■ **Your task**:
Please write each entry out again exactly as shown.

Stored records
• • • • • • •

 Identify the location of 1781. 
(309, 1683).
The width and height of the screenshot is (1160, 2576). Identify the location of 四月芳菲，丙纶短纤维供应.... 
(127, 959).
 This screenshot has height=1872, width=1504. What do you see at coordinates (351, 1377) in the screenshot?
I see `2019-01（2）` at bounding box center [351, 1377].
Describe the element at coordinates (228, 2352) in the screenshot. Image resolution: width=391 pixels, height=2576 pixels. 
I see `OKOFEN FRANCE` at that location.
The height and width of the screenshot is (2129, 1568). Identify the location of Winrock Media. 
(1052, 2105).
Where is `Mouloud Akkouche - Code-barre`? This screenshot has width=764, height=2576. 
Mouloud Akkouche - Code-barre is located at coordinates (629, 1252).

• • • • • • •

■ **Result of the exercise**:
 Identify the location of 1781. 
(309, 1683).
The width and height of the screenshot is (1160, 2576). Identify the location of 四月芳菲，丙纶短纤维供应.... 
(127, 959).
 This screenshot has height=1872, width=1504. What do you see at coordinates (351, 1377) in the screenshot?
I see `2019-01（2）` at bounding box center [351, 1377].
Describe the element at coordinates (228, 2352) in the screenshot. Image resolution: width=391 pixels, height=2576 pixels. 
I see `OKOFEN FRANCE` at that location.
The height and width of the screenshot is (2129, 1568). Identify the location of Winrock Media. 
(1052, 2105).
Where is `Mouloud Akkouche - Code-barre`? This screenshot has width=764, height=2576. 
Mouloud Akkouche - Code-barre is located at coordinates (629, 1252).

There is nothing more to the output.